2.) The systems data from #1 needs to be better modelled and then finally aggregated for an entire range of processing whether it be statistical anlysis, drug discovery or next gen therapies from stem cells to gene therapies. Any repetive task a human can do, a machine can and will do faster, e.g. Assay analysis. The amount of data will be staggering though. Stochaistic algorithms will be needed to expedite prediction of the missing puzzle pieces for snapping them into place.

3.) The cats need some hearding. ie, the attack needs to be organized on a larger scale for efficiency. Microbiologists & Biochemists leading the way on the reduction. They are backed up by creative automation engineering and information management (DBAs, data analysts, software engineers, etc) on the back end. Systems Biologists analyse the data looking for patterns and make recommendations on where the next set of investments should be made across the board. The research, the automation, drug discovery, etc.

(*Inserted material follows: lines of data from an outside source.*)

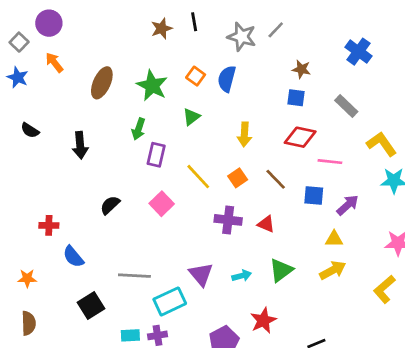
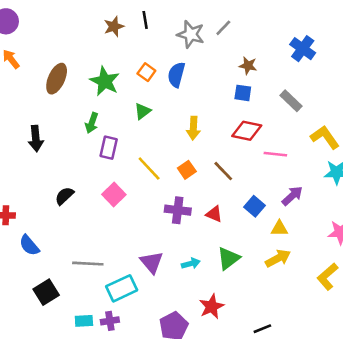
blue square: (314, 196) -> (255, 206), moved, turned 36

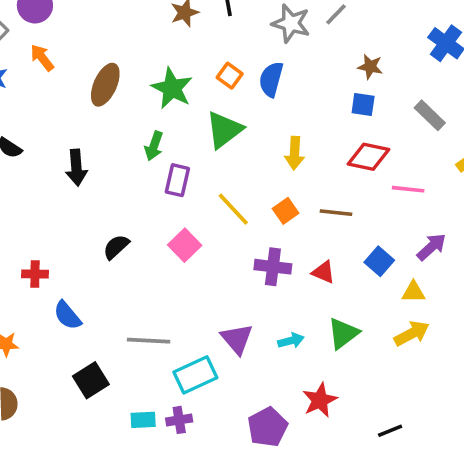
green triangle: (143, 111) -> (224, 130), size x1.6
brown line: (223, 171) -> (336, 213), turned -40

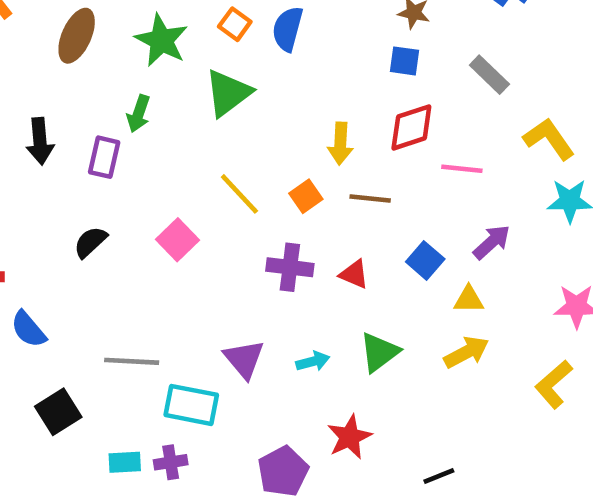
yellow arrow: (295, 153) -> (340, 143), moved
red diamond: (368, 157) -> (411, 127), turned -30
purple rectangle: (177, 180) -> (104, 157), moved
cyan rectangle: (195, 375) -> (191, 405), turned 36

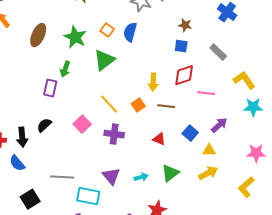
black arrow: (40, 141) -> (22, 137), moved
purple cross: (290, 267) -> (114, 134), moved

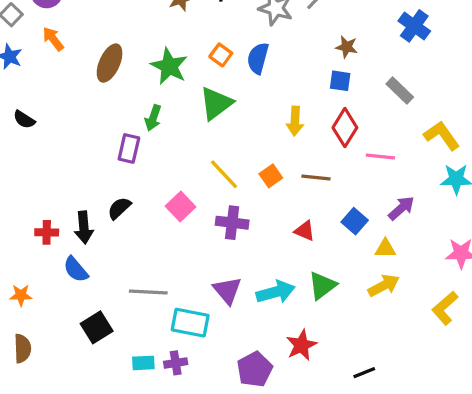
red diamond: (184, 75) -> (345, 128), turned -40
yellow arrow: (153, 82) -> (295, 121), moved
cyan arrow: (141, 177) -> (276, 292), size x1.6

It might sound like pie in the skie but things are evolving in this direcion and already happening to some degree within private and academic institutions and through various networks of labs and universities but the levels of coordination to tackle the proteome will need to be much more significant than that of the genome. It will happen and it will probably follow the same pattern of accelerating returns that we saw with the genome.

[John Schloendorn]

damage may cause some of these "stuck" expression levels but undoing the damage doesn't necessarily trigger the expression levels to reregulate itself

This may be true in some, but probably not other cases, and is one of the reasons I was speaking of "hope" rather than certaincy. My "hope" rests on the intrinsic ability of an undamaged organism to rebalance itself to homeostasis, which has proven itself in scenarios such as ApoAI-mediated sterol efflux from the atheroma in humans [1] or beta-amyloid removal in mice and possibly also humans [2], but there are obviously no guarantees that this will always be so.

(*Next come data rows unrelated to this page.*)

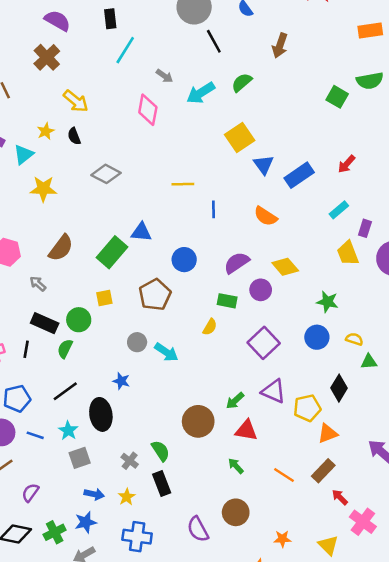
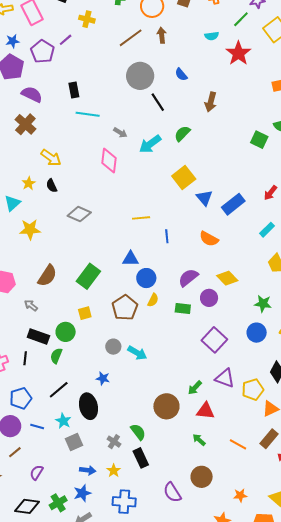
cyan line: (125, 50) -> (88, 114), turned 70
blue triangle: (141, 232) -> (131, 259), moved
yellow semicircle: (210, 327) -> (153, 300), moved

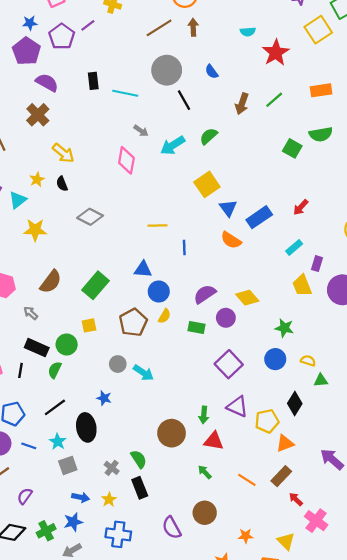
green line: (241, 19) -> (274, 100), moved
cyan line: (88, 114) -> (125, 93), moved
orange semicircle: (209, 239) -> (231, 240), moved
green arrow: (195, 388) -> (204, 415), turned -42

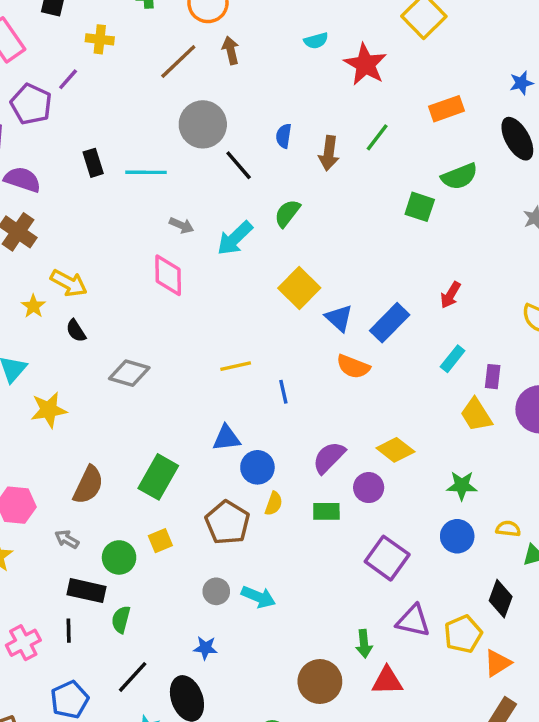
blue semicircle: (212, 72) -> (284, 136), moved, turned 56
yellow star: (37, 180) -> (33, 306), moved
green circle: (67, 345) -> (119, 557), moved

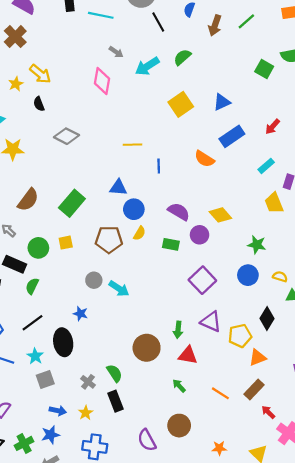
blue triangle: (339, 318) -> (222, 102), moved, turned 42
purple semicircle: (329, 457) -> (179, 212), turned 65
brown pentagon: (227, 523) -> (109, 239), turned 30

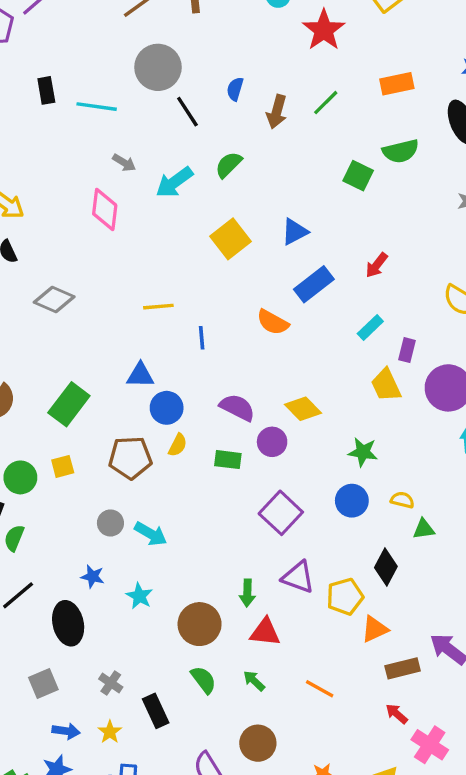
cyan star: (35, 356) -> (139, 596), moved
green semicircle: (114, 373) -> (203, 680), moved
brown rectangle: (254, 390) -> (403, 668), moved, turned 36

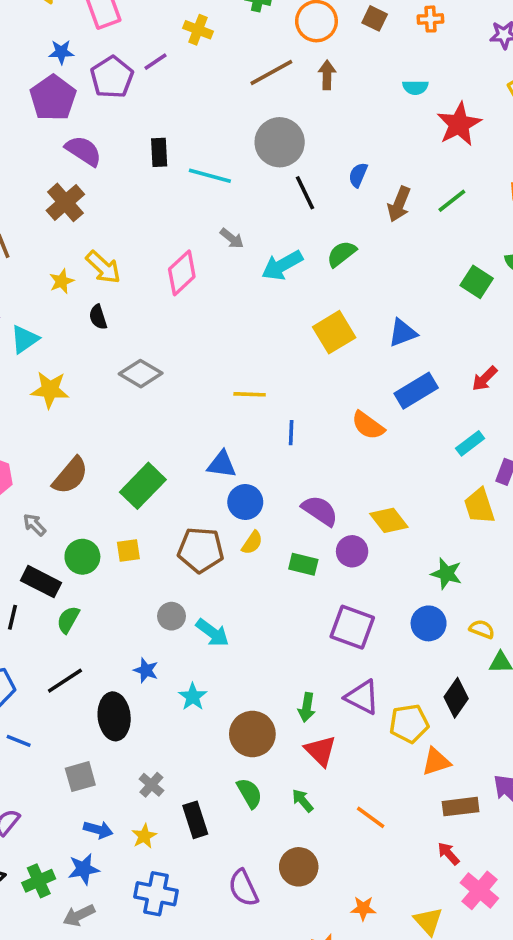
pink diamond: (105, 209) -> (182, 273), moved, turned 33
purple square: (281, 513) -> (352, 627), turned -30
red triangle: (265, 632) -> (320, 751), turned 32

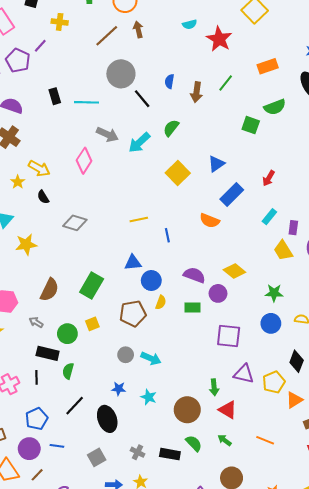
gray arrow: (232, 238) -> (107, 134), size x1.5
black rectangle: (195, 820) -> (170, 454), moved, turned -48

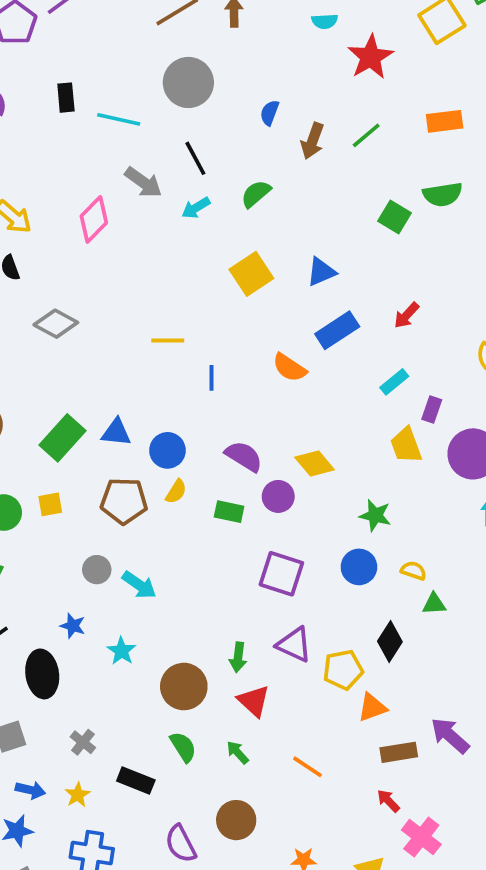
black line: (142, 99) -> (195, 158), moved
cyan arrow: (139, 143) -> (196, 208), size x0.7
blue triangle: (133, 263) -> (116, 432), moved
black rectangle: (170, 454) -> (136, 781), moved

It is however pretty much expectable that re-regulating gene expression (if that were somehow possible) will in many cases not undo the molecular damage already done, because the respective types of damage build up slowly, but irreversibly, even in young organisms with well functioning "networks" (examples are atherosclerosis, amyloid, senescent cells, nuclear DNA mutations and others). Therefore, damage-removal should be the central part of aging therapies, and tweaking metabolism an extra if needed, which is perhaps only quite late on the escape velocity vector. Especially when considereing the dysbalance of current research towards tweaking metabolism (like you say: "It will happen" (anyway)), damage-removal therapies are certainly what immortalists should try to advance.